Current issues of ACP Journal Club are published in Annals of Internal Medicine


Citalopram was effective in alleviating post-stroke depression

ACP J Club. 1994 Nov-Dec;121:67. doi:10.7326/ACPJC-1994-121-3-067

Source Citation

Andersen G, Vestergaard K, Lauritzen L. Effective treatment of poststroke depression with the selective serotonin reuptake inhibitor citalopram. Stroke. 1994 Jun;25:1099-104.



To determine the safety and efficacy of the selective serotonin reuptake inhibitor citalopram compared with placebo in patients with post-stroke depression (PSD).


6-week randomized, double-blind, placebo-controlled trial.


2 hospitals in Denmark.


Of 320 consecutive patients admitted with acute stroke, 66 (mean age 67 y, 61% women) were diagnosed with PSD based on a Hamilton Depression Scale (HDS) score ≥ 13. Exclusion criteria were subarachnoid hemorrhage, Binswanger disease, previous degenerative or expansive neurologic diseases, or psychiatric illness.
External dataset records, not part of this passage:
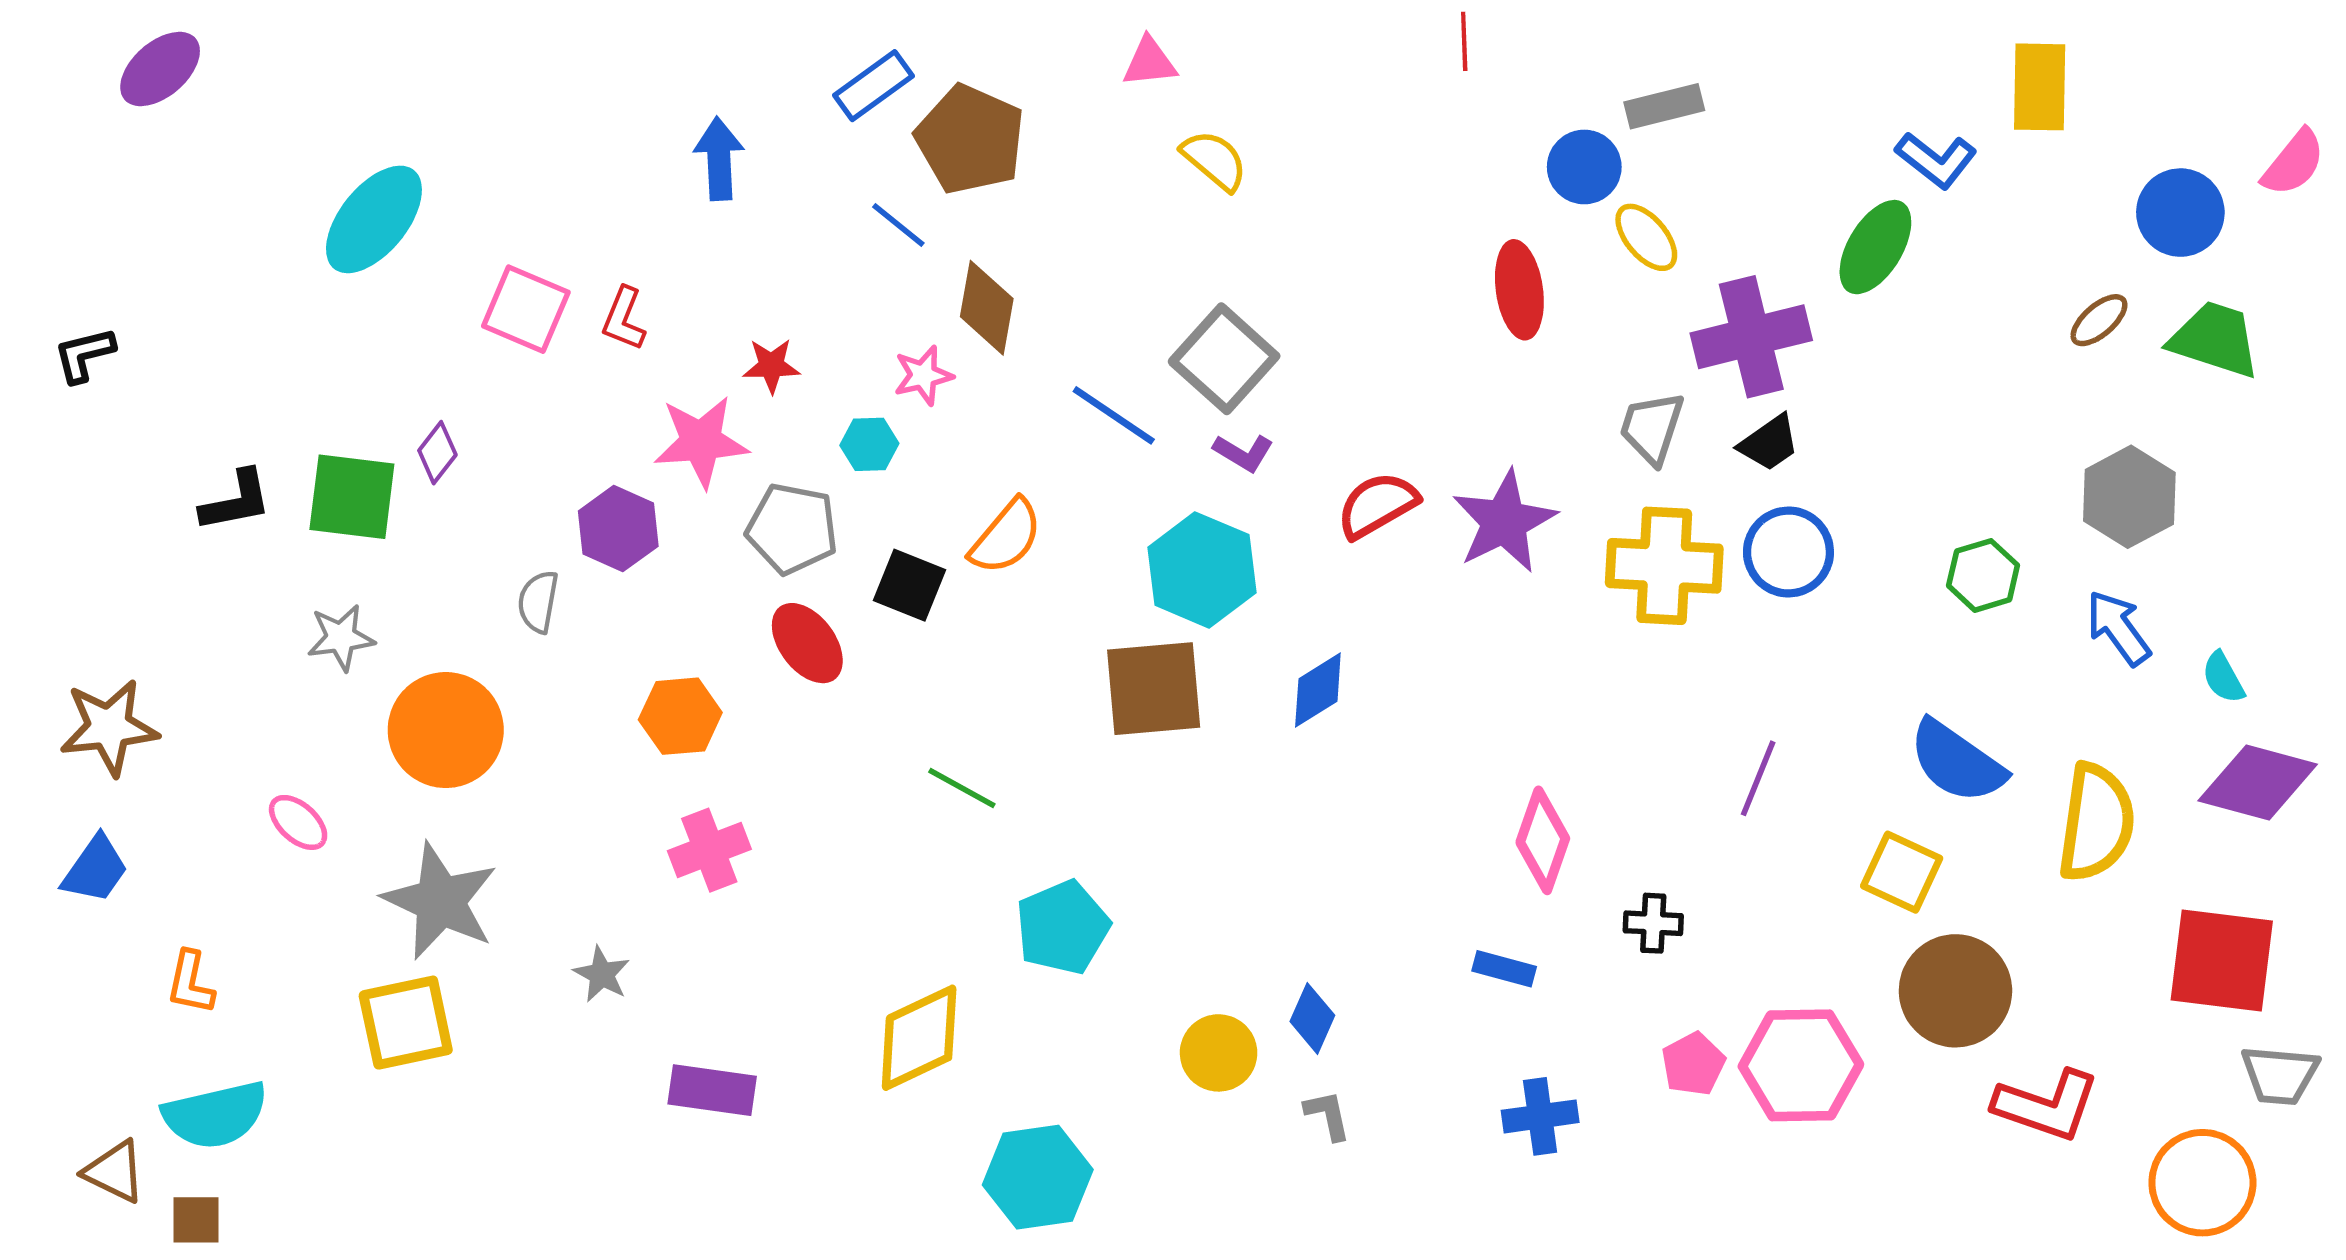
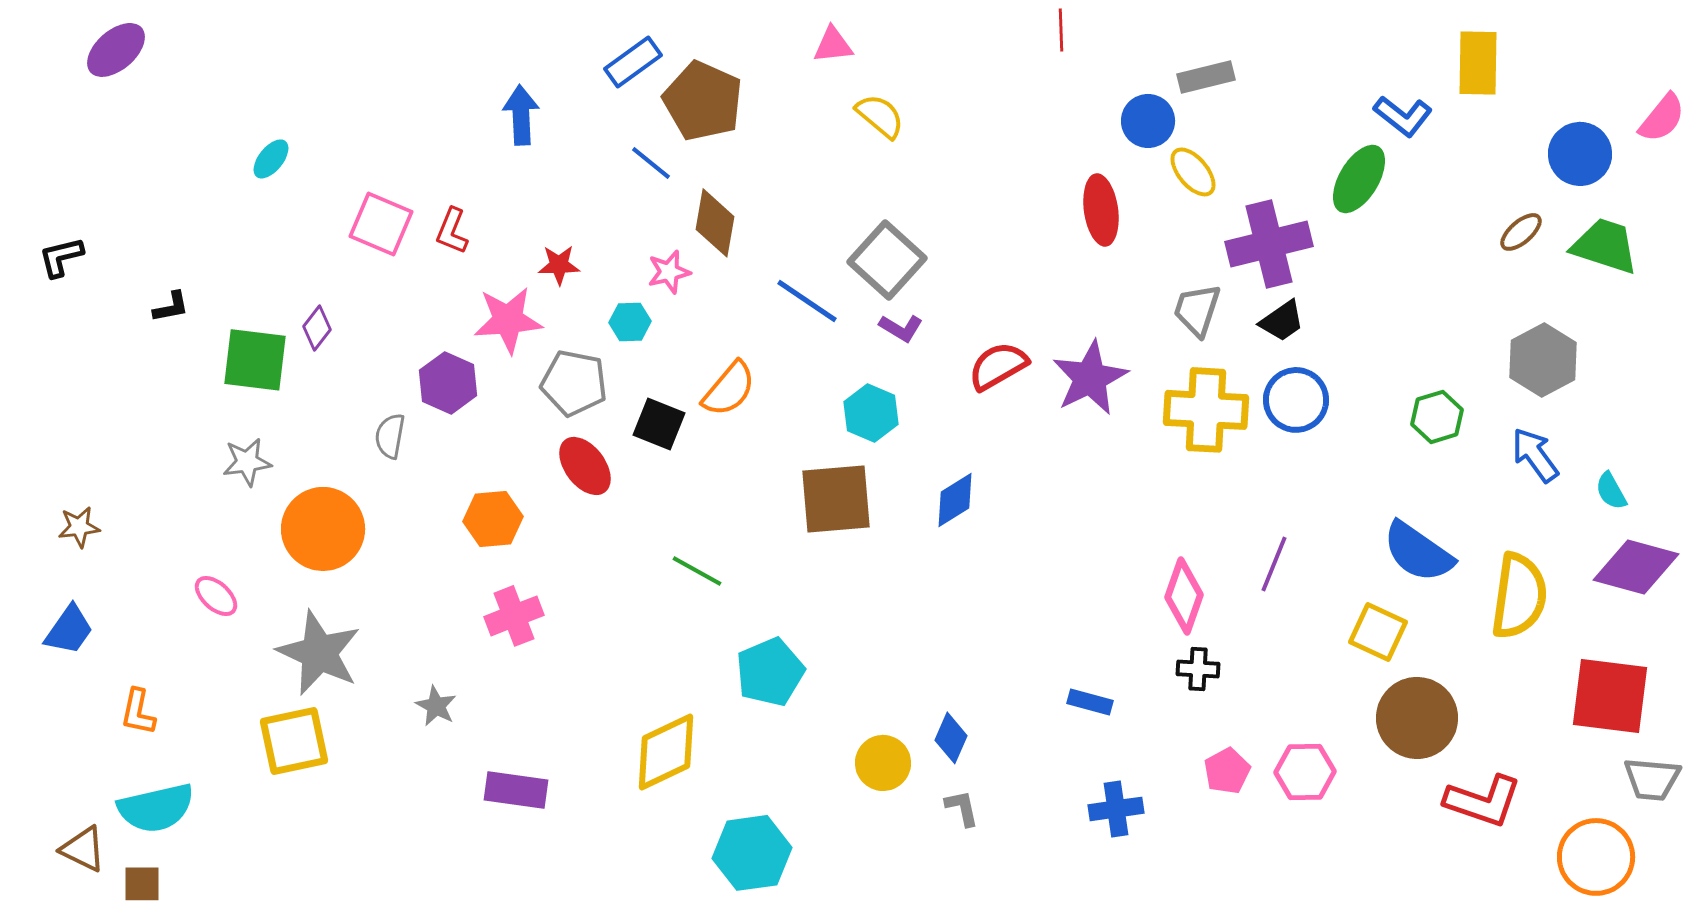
cyan ellipse: (374, 219) -> (271, 159), size x0.5
black L-shape: (236, 501) -> (171, 307), moved, size x0.7
cyan hexagon: (1202, 570) -> (871, 413), size x0.7
brown star: (109, 727) -> (79, 527), size x0.6
pink diamond: (1543, 840) -> (1184, 596), moved
pink hexagon: (1801, 1065) -> (1305, 772), size x0.7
Follow-up was 86%.


Patients were randomly allocated to receive citalopram, 20 mg/d, for patients < 66 years and 10 mg/d, for patients ≥ 66 years (n = 33) or placebo (n = 33). The citalopram dose was doubled after 3 weeks if patients did not respond to treatment. After 6 weeks, patients with an HDS score < 13 (responders) continued treatment for 10 more weeks, and patients with an HDS score ≥ 13 (nonresponders) were offered nortriptyline, mianserin, or a combination of the 2.

Main outcome measures

HDS and melancholia scale (MES) scores, and side effects.

Main results

At 6 weeks, an intention-to-treat analysis showed lower mean HDS scores for patients receiving citalopram when compared with placebo recipients (11.4 vs 14.1, {95% CI for the 2.7 difference 0.3 to 5.1}*). Patients receiving citalopram improved to a greater extent than did those receiving placebo (P < 0.05). Excluding early withdrawals, mean HDS and MES scores were lower in the citalopram group when compared with the placebo group (10.3 vs 14.0, {CI for the 3.7 difference 1.2 to 6.2}* and 9.6 vs 12.8, {CI for the 3.2 difference 0.7 to 5.7}*, respectively). The citalopram group had a decrease in HDS and MES scores almost twice that of the placebo group (P < 0.005). Among responders at 16 weeks, a greater decrease in HDS scores was maintained by the citalopram group when compared with the placebo group (P < 0.05). During the first week, a greater incidence of side effects existed (nausea, vomiting, asthenia, lassitude, and fatigue) with citalopram treatment (P < 0.05).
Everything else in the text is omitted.